More than that, I miss UI elements that could clearly be read at a glance. Buttons were bordered and outset and looked like buttons. Text fields were inset and looked like text fields. Title bars were always there for dragging windows. Different sections of UI used light and shadow to make their groupings read clearly. It all happened unconsciously because our brains are designed to notice things like that. And it all was beautifully consistent across the OS.
Skeuomorphism, at least in these specific regards, makes sense dammit!
I 100% agree with this. The yearly release cycle has been such a burden for me as a macOS developer. It’s very, very difficult supporting so many macOS versions. Even just maintaining virtual machines, much less something like an external drive, that has up-to-date versions of them all is a huge pain!
I can understand why some mac devs just support the two latest major macOS versions. But then that leaves so many people behind that don’t or can’t update, and there are a ton of reasons not to update, especially with each macOS release incurring more technical debt, getting a little buggier, and making the UI a little worse (if not a lot worse).

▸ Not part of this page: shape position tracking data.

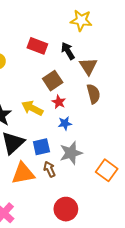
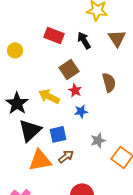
brown triangle: (88, 66) -> (117, 38), moved
gray star: (71, 153) -> (98, 140), moved, size x0.7
brown arrow: (50, 169) -> (66, 156), turned 77

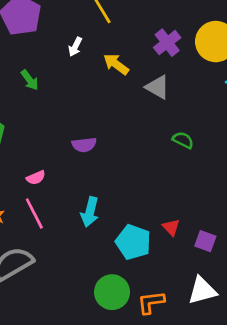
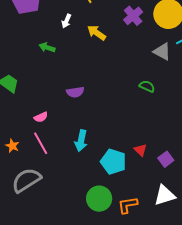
green arrow: (30, 80) -> (47, 47), moved, turned 147
gray triangle: (158, 87) -> (162, 51), moved
purple square: (205, 241) -> (166, 159), turned 35

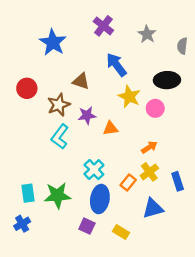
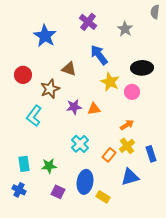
gray semicircle: (182, 46) -> (155, 12), moved
purple star: (87, 115) -> (74, 107), moved
cyan L-shape: (60, 137) -> (34, 116), moved
green star: (57, 195) -> (49, 166), size x0.7
blue ellipse: (100, 199) -> (85, 182), moved
blue cross: (22, 224) -> (19, 190), turned -32
purple square: (87, 226) -> (58, 192), moved

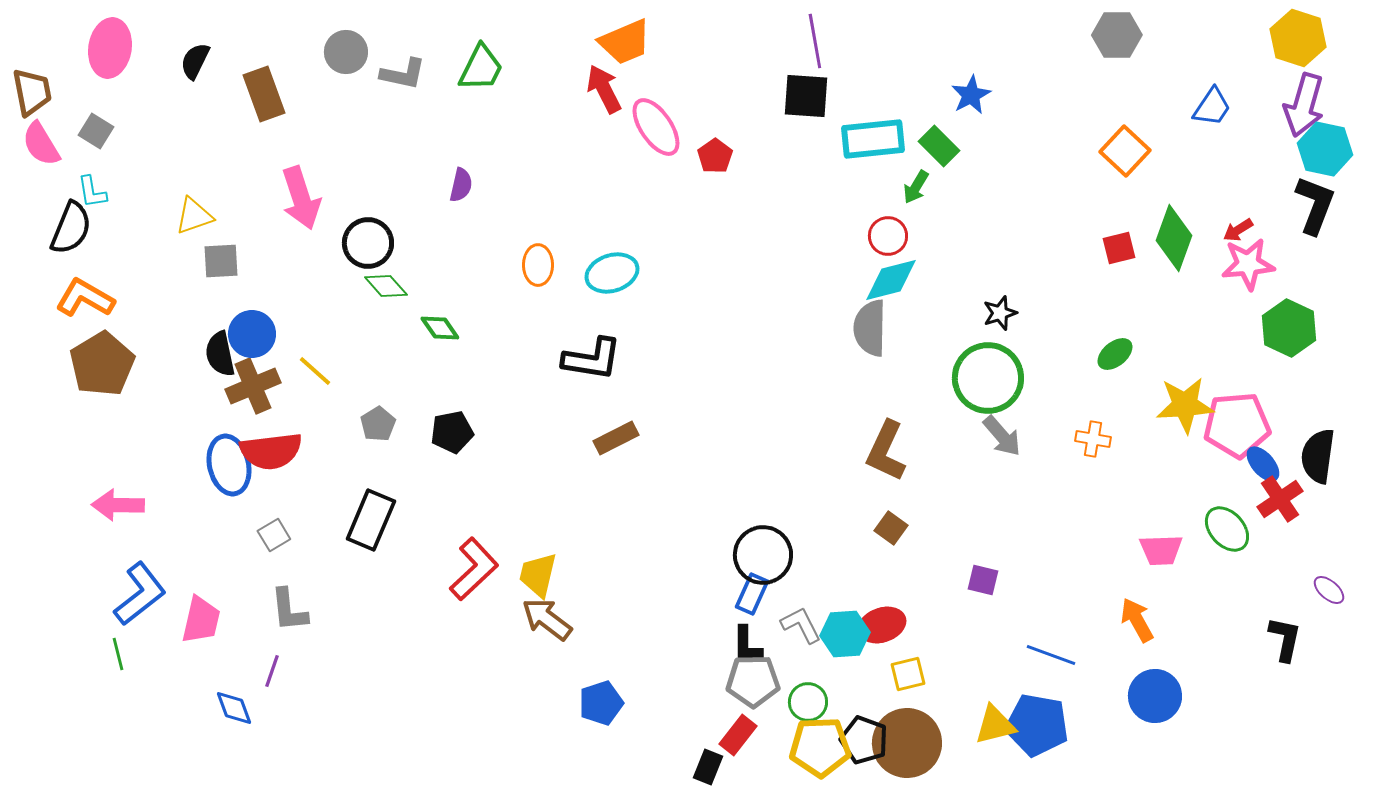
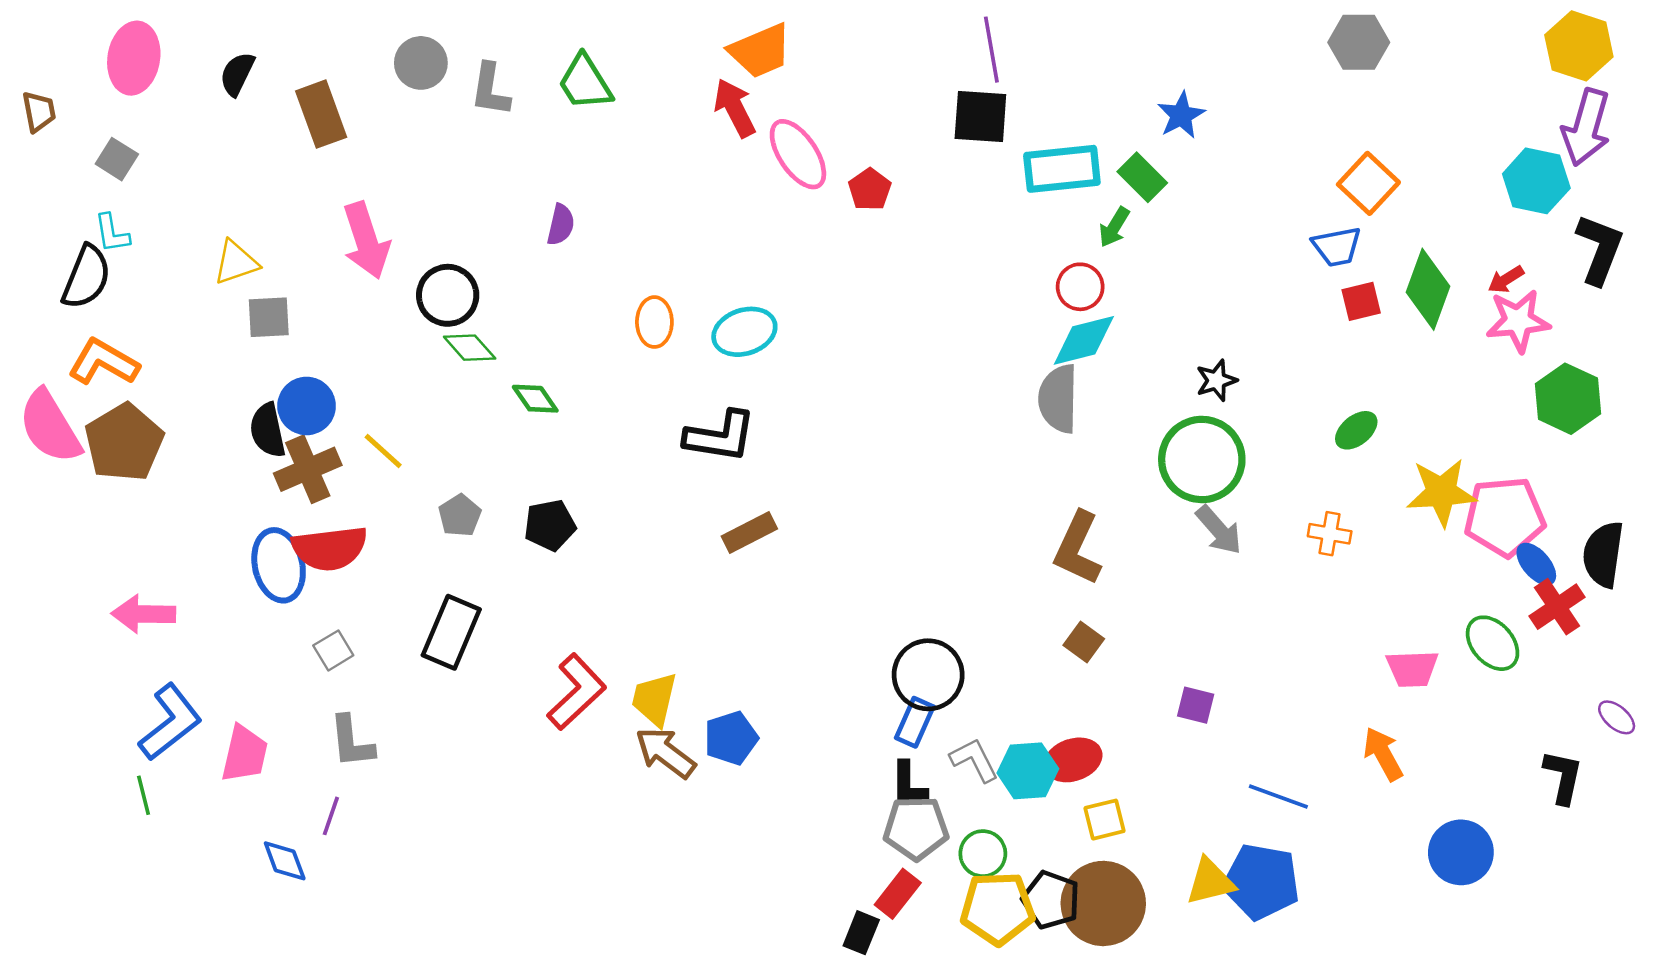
green trapezoid: (481, 68) -> (585, 82), turned 122
gray L-shape: (403, 74) -> (490, 90), turned 87
brown trapezoid: (32, 92) -> (39, 112), size x0.7
blue trapezoid: (1212, 107) -> (1337, 247), moved, turned 45
pink semicircle: (41, 144) -> (50, 427), moved, size x1.4
cyan hexagon: (1325, 149) -> (1536, 181), moved
blue circle: (1155, 696) -> (1461, 852), moved
blue pentagon: (601, 703) -> (731, 738), moved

Things like this is why I don’t update.
It’s not just an Apple thing, though they are the worst offender, especially because you can’t roll back iOS updates. But with nearly every piece of software I work with now, updating is always one step forward, two steps back. I just want it to keep working the way it’s working.
And before anyone jumps in and says “but… but… what about security updates???” to that I say, fuck it. With my threat model I don’t need it, and I’d rather take whatever the minimal risk is than deal with my software constantly getting more aggravating with every update. What point is there in keeping software up-to-date if it stops working the way you need it to?